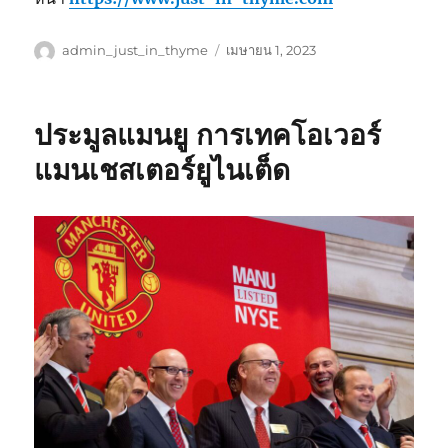
ผู้
เขียน
admin_just_in_thyme
เมษายน 1, 2023
เขียน
เมื่อ
ประมูลแมนยู การเทคโอเวอร์
แมนเชสเตอร์ยูไนเต็ด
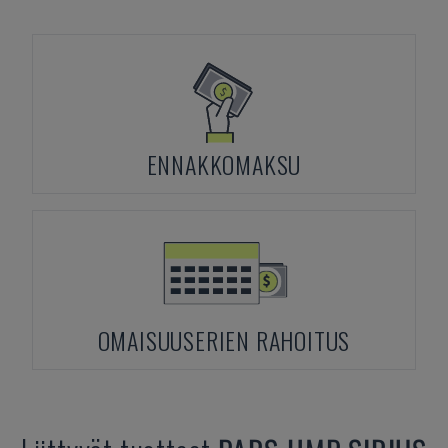
ENNAKKOMAKSU
OMAISUUSERIEN RAHOITUS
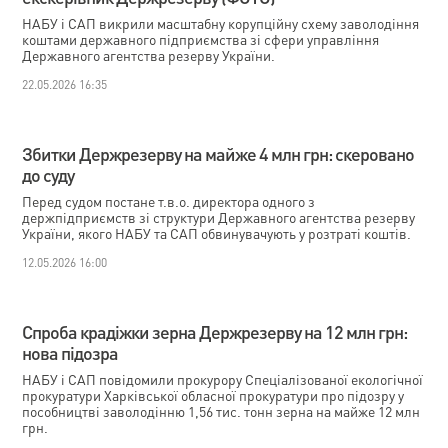
НАБУ і САП викрили масштабну корупційну схему заволодіння
коштами державного підприємства зі сфери управління
Державного агентства резерву України.
22.05.2026 16:35
Збитки Держрезерву на майже 4 млн грн: скеровано
до суду
Перед судом постане т.в.о. директора одного з
держпідприємств зі структури Державного агентства резерву
України, якого НАБУ та САП обвинувачують у розтраті коштів.
12.05.2026 16:00
Спроба крадіжки зерна Держрезерву на 12 млн грн:
нова підозра
НАБУ і САП повідомили прокурору Спеціалізованої екологічної
прокуратури Харківської обласної прокуратури про підозру у
пособництві заволодінню 1,56 тис. тонн зерна на майже 12 млн
грн.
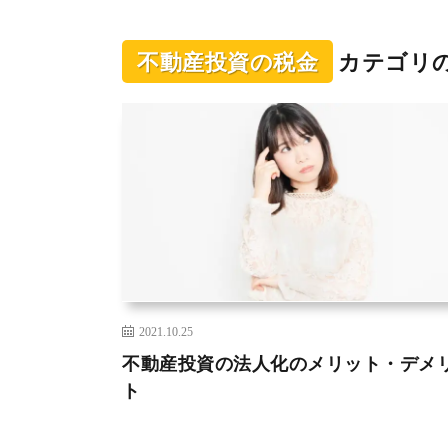
不動産投資の税金
カテゴリ
2021.10.25
不動産投資の法人化のメリット・デメ
ト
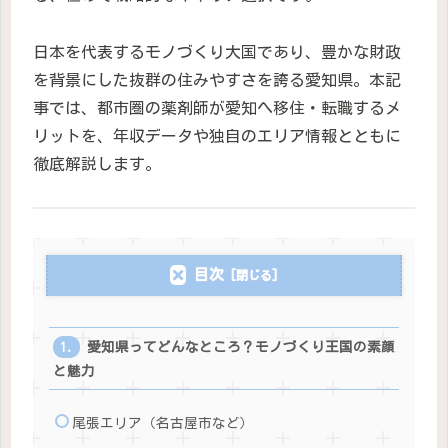
日本を代表するモノづくり大国であり、豊かな財政
を背景にした抜群の住みやすさを誇る愛知県。本記
事では、都市圏の薬剤師が愛知へ移住・転職するメ
リットを、年収データや独自のエリア情報とともに
徹底解説します。
目次
愛知県ってどんなところ？モノづくり王国の素顔
と魅力
尾張エリア（名古屋市など）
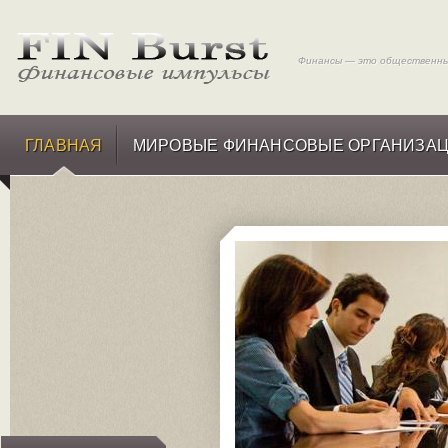
Финансы — это общественные
ГЛАВНАЯ
МИРОВЫЕ ФИНАНСОВЫЕ ОРГАНИЗА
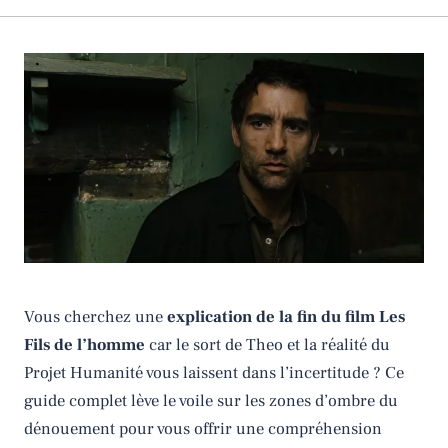
Vous cherchez une
explication de la fin du film Les
Fils de l’homme
car le sort de Theo et la réalité du
Projet Humanité vous laissent dans l’incertitude ? Ce
guide complet lève le voile sur les zones d’ombre du
dénouement pour vous offrir une compréhension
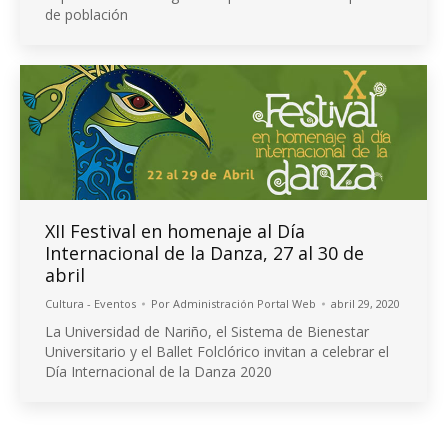
de población
XII Festival en homenaje al Día
Internacional de la Danza, 27 al 30 de
abril
Cultura - Eventos
Por
Administración Portal Web
abril 29, 2020
La Universidad de Nariño, el Sistema de Bienestar
Universitario y el Ballet Folclórico invitan a celebrar el
Día Internacional de la Danza 2020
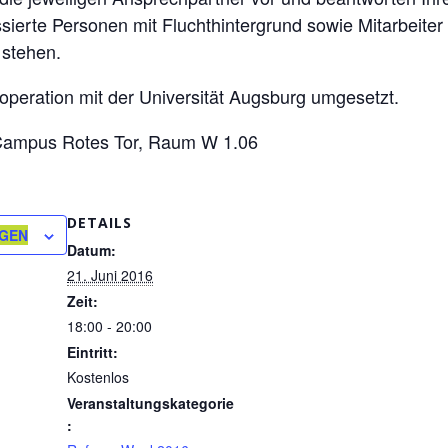
essierte Personen mit Fluchthintergrund sowie Mitarbeiter
 stehen.
ooperation mit der Universität Augsburg umgesetzt.
Campus Rotes Tor, Raum W 1.06
DETAILS
ÜGEN
Datum:
21. Juni 2016
Zeit:
18:00 - 20:00
Eintritt:
Kostenlos
Veranstaltungskategorie
:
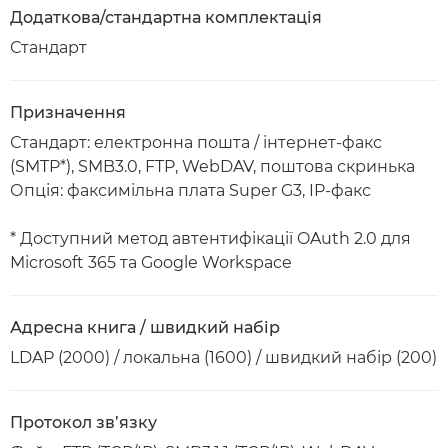
Додаткова/стандартна комплектація
Стандарт
Призначення
Стандарт: електронна пошта / інтернет-факс
(SMTP*), SMB3.0, FTP, WebDAV, поштова скринька
Опція: факсимільна плата Super G3, IP-факс
* Доступний метод автентифікації OAuth 2.0 для
Microsoft 365 та Google Workspace
Адресна книга / швидкий набір
LDAP (2000) / локальна (1600) / швидкий набір (200)
Протокол зв’язку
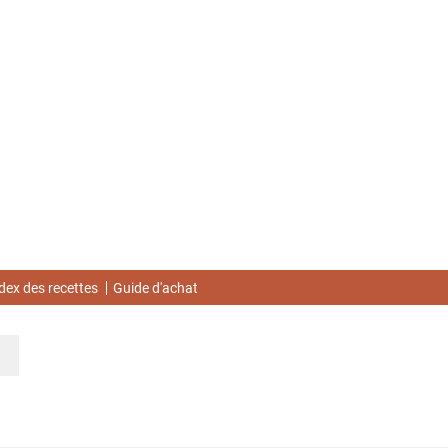
dex des recettes
Guide d'achat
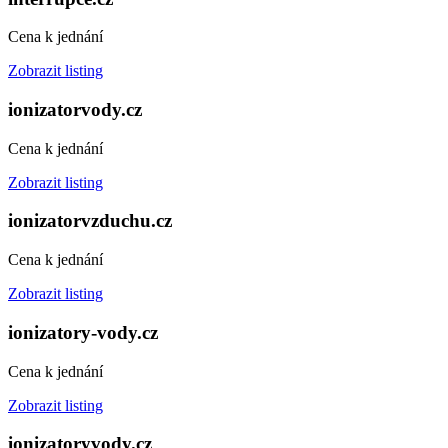
Cena k jednání
Zobrazit listing
ionizatorvody.cz
Cena k jednání
Zobrazit listing
ionizatorvzduchu.cz
Cena k jednání
Zobrazit listing
ionizatory-vody.cz
Cena k jednání
Zobrazit listing
ionizatoryvody.cz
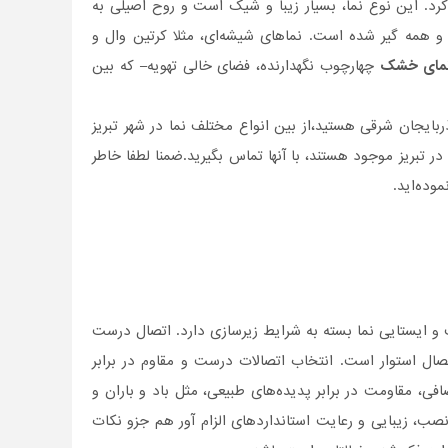
رد. این نوع نما، بسیار زیبا و شیک است و روح اصیلی به
ر و همه گیر شده است. نماهای شیشه‌ای، مثلا کرتین وال و
مای خشک
چهارچوب نگهدارنده، فضای خالی تهویه– که بین
ربایجان شرقی هستید،از بین انواع مختلف نما در شهر تبریز
 تبریز موجود هستند، با آنها تماس بگیرید.ضمنا لطفا خاطر
ده‌اید.
 و ایستایی نما بسته به شرایط زیرسازی دارد. اتصال درست
صال استوار است. انتخاب اتصالات درست و مقاوم در برابر
ی، مقاومت در برابر پدیده‌های طبیعی، مثل باد و باران و
نصب، زیبایی و رعایت استانداردهای الزام آور هم جزو نکات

──────

**ACTIVITY:** In the records above, how many lines contain the string "агентства"? State that number only.

**SOLVED EXERCISE:** 2